Vane review

Vane Review

A clunky and obtuse flight of fancy.

I could not tell you what Vane is actually about. There’s a disturbing world of polygon structures, dark storms and desolate landscapes. There’s a boy with the ability to sing. There are pulsing balls of light that can morph the environment. You spend much of the game as a crow. I’m all for minimalist storytelling and there are plenty of good examples in gaming. But Vane is abstract to a fault, obtuse to the extreme and a nightmare to play.

The opening, at least, is strong. Beneath gloomy skies the world is torn apart around you as you seek escape, sci-fi synths pulsing at every beat. It’s an evocative start that certainly grabs attention.

From there you’re left to roam the desert as a crow – a calm, bleak juxtaposition with the beginning. Yet this vast expanse filled with promise is an empty void. You’ll fly around aimlessly, wondering where to go, what you can do, and how you interact with the world. Eventually, you’ll stumble upon a way forward but it’s less a moment of wonder and discovery and more relief of something to actually do.

That sums up much of the game. Unlike, say, Journey, which provides a clear goal at all times no matter how abstract the narrative, Vane plops you into a world with no sense of direction and expects you to enjoy yourself without motive. Open world exploration is fun, but only when there are discoveries and a sense of achievement.

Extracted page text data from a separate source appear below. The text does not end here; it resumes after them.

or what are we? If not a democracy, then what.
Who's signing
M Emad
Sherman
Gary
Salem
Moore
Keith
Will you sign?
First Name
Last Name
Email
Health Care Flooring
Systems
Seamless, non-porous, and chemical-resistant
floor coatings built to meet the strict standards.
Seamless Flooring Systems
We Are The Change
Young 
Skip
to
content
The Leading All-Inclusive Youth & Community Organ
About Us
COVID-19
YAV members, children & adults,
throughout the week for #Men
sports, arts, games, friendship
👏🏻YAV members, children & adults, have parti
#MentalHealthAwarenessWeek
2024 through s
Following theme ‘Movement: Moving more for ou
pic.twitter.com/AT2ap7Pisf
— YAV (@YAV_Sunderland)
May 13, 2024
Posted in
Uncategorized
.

There are some occasional moments of beautiful atmosphere, where the music kicks in at a new discovery, where the level geometry unfolds like an Escher painting, where the game revels in quiet contemplation. But between those moments there’s no plot, no characterisation, no hints beyond vague symbolism. There’s not enough narrative here to hold attention, nor goal to strive towards. Your character is just an empty collection of shapes with which there’s no emotional attachment.

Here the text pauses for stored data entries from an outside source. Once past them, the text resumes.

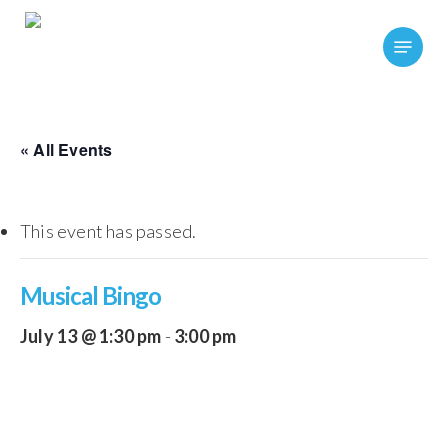
Skip
Menu
to
main
content
« All Events
This event has passed.
Musical Bingo
July 13 @ 1:30 pm
-
3:00 pm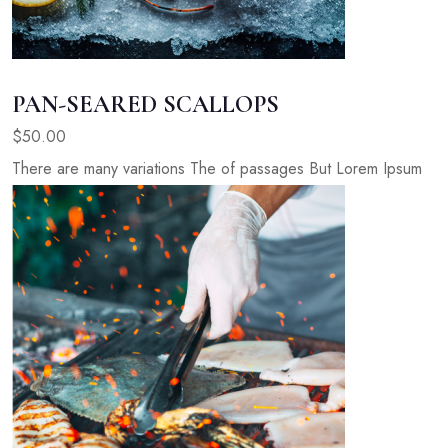
PAN-SEARED SCALLOPS
$50.00
There are many variations The of passages But Lorem Ipsum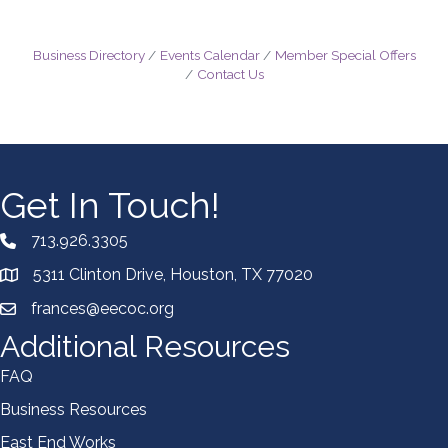
Business Directory
Events Calendar
Member Special Offers
Contact Us
Get In Touch!
713.926.3305
5311 Clinton Drive, Houston, TX 77020
frances@eecoc.org
Additional Resources
FAQ
Business Resources
East End Works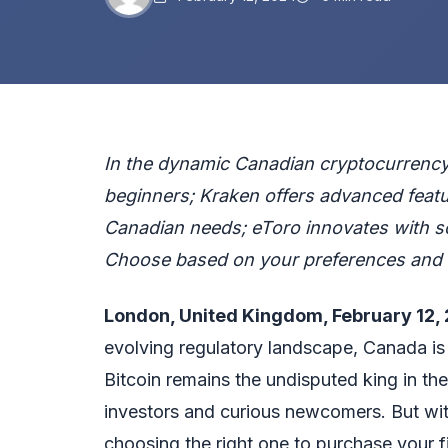
In the dynamic Canadian cryptocurrency 
beginners; Kraken offers advanced featur
Canadian needs; eToro innovates with soc
Choose based on your preferences and 
London, United Kingdom, February 12,
evolving regulatory landscape, Canada is 
Bitcoin remains the undisputed king in the
investors and curious newcomers. But wit
choosing the right one to purchase your f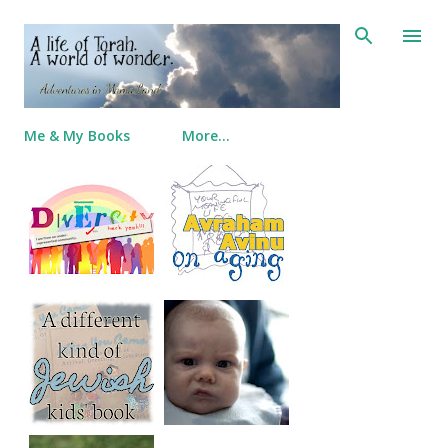
Skip to main content
Me & My Books
More…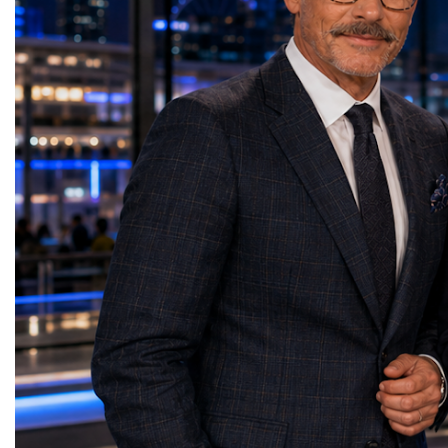
depends not only on product quality but
the country's greatest asse
also on reliable logistics, efficient customs
geography or natural reso
procedures, modern warehousing, and well-
people and their ability 
organized supply chains.Drawing on the
across cultures. One of t
practical experience of MGL Group, she
messages of her present
demonstrated how professional logistics
powerful chain of susta
solutions reduce costs, shorten delivery
Strong families create s
times, and help businesses confidently
people build strong busi
expand into international markets. She
businesses strengthen c
called for stronger cooperation between
communities build peace
governments, investors, businesses, and
Belaia concluded with a
logistics providers to build resilient trade
resonated throughout th
networks and accelerate regional economic
is not something we simp
development. Concluding her presentation,
something we create tog
Lali Okujava shared a message that
decision we make. Our g
reflected the spirit of international
advantage will never be 
partnership: "Business grows where there is
will always be our huma
trust, and trust grows where there is
do not simply build bra
cooperation. Every successful trade route
people. And people build
connects not only markets but also people,
presentation reinforced o
ideas, and cultures. Together, by building
themes of the World W
reliable partnerships and sharing knowledge
the leaders of tomorrow
and experience, we can create a stronger,
successfully combine in
more connected, and more prosperous
humanity, business succ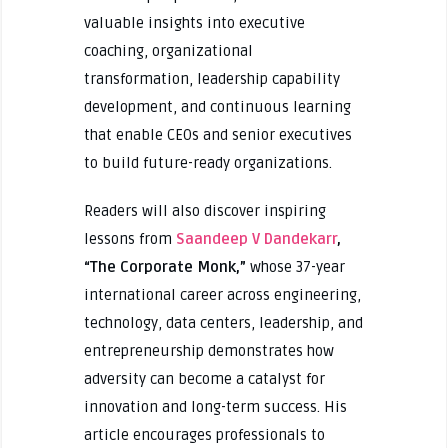
valuable insights into executive
coaching, organizational
transformation, leadership capability
development, and continuous learning
that enable CEOs and senior executives
to build future-ready organizations.
Readers will also discover inspiring
lessons from
Saandeep V Dandekarr
,
“The Corporate Monk,”
whose 37-year
international career across engineering,
technology, data centers, leadership, and
entrepreneurship demonstrates how
adversity can become a catalyst for
innovation and long-term success. His
article encourages professionals to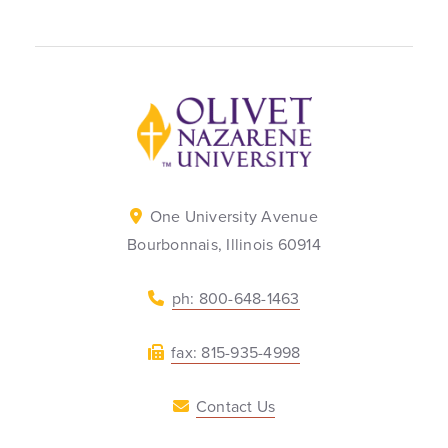
Back to home
One University Avenue
Bourbonnais, Illinois 60914
ph: 800-648-1463
fax: 815-935-4998
Contact Us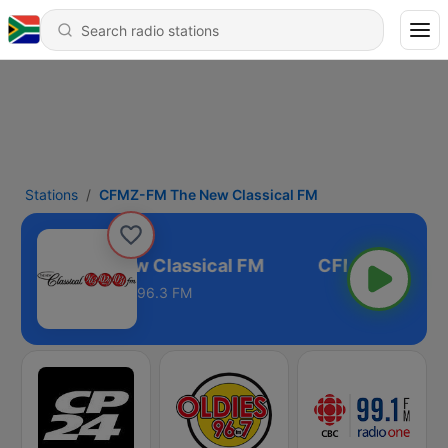
Stations
CFMZ-FM The New Classical FM
MZ-FM The New Classical FM
96.3 FM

Without a strong story, Vane is just a glitchy mess. The way the world shifts and morphs around you is persistently impressive, but the visuals otherwise are stark, polygonal and ugly. Consistently dark environments are confusing to navigate and the framerate stutters exhaustingly. On multiple occasions, the game broke due to the character’s animation freezing or falling through the world, and with a save system that is far less frequent than you’d like, you’ll end up replaying whole chunks. This does not make for a fun game; it’s a lesson in tedium.

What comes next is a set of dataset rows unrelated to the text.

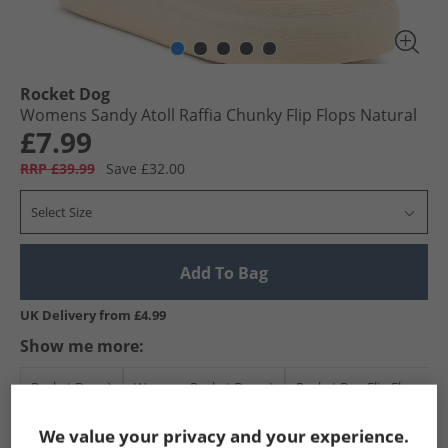
Rocket Dog
Womens Sandy Atoll Raffia Chunky Flip Flops Natural
£7.99
RRP £39.99
Save £32.00
Select Size
Add To Bag
UK Delivery from £4.99
Show me more:
Rocket Dog
Womens Rocket Dog
Rocket Dog Flip Flops an
We value your privacy and your experience.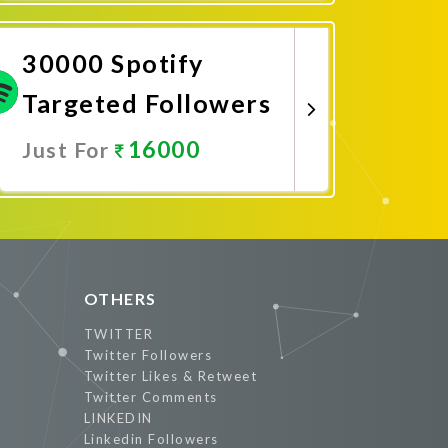
Promote Now
30000 Spotify
Targeted Followers
16000
Just For
Promote Now
OTHERS
TWITTER
Twitter Followers
Twitter Likes & Retweet
Twitter Comments
LINKEDIN
Linkedin Followers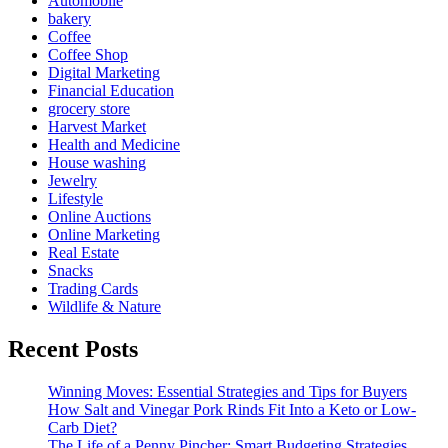
Automobile
bakery
Coffee
Coffee Shop
Digital Marketing
Financial Education
grocery store
Harvest Market
Health and Medicine
House washing
Jewelry
Lifestyle
Online Auctions
Online Marketing
Real Estate
Snacks
Trading Cards
Wildlife & Nature
Recent Posts
Winning Moves: Essential Strategies and Tips for Buyers
How Salt and Vinegar Pork Rinds Fit Into a Keto or Low-
Carb Diet?
The Life of a Penny Pincher: Smart Budgeting Strategies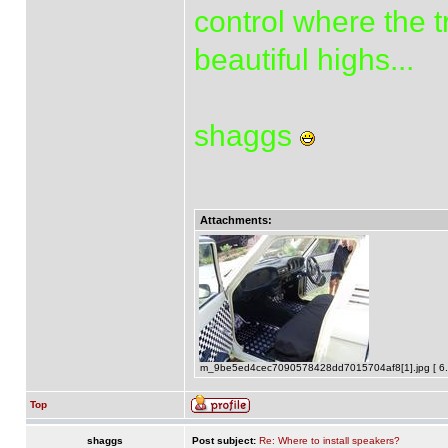
control where the t
beautiful highs...
shaggs
Attachments:
m_9be5ed4cec7090578428dd7015704af8[1].jpg [ 6.2
Top
shaggs
Post subject:
Re: Where to install speakers?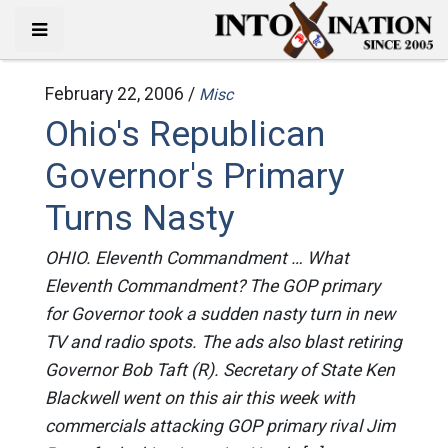
February 22, 2006 /
Misc
Ohio's Republican
Governor's Primary
Turns Nasty
OHIO. Eleventh Commandment … What
Eleventh Commandment? The GOP primary
for Governor took a sudden nasty turn in new
TV and radio spots. The ads also blast retiring
Governor Bob Taft (R). Secretary of State Ken
Blackwell went on this air this week with
commercials attacking GOP primary rival Jim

So what do you do in this world? Not much. Your lead character can shift between bird and human forms: the former allows you to fly, the latter allows you to carry or push objects or pull a lever. It’s hardly groundbreaking stuff but it wouldn’t be so bad if the purpose was clear. Instead, you’ll spend much of the game fighting awkward controls, clunky movement, and a camera that at best doesn’t quite frame the action and at worst actively fights against the player to obscure the view.

Perhaps the best thing about the game is the score. Moody synths swell and throb, becoming more intense, distorted and industrial as the game goes on. It does, however, feel quite disjointed from the visuals, despite providing much of the atmosphere.

Vane simply doesn’t live up to those games it so achingly apes. It lacks the clearly defined objective and unique aesthetic of Journey; the emotional attachment of The Last Guardian; the intriguing ambiguity of Inside; the charm of Rime. Instead, Vane feels clunky and pretentious, any sense of wonderment outweighed by unnecessary frustration, sluggishness and a lack of clarity.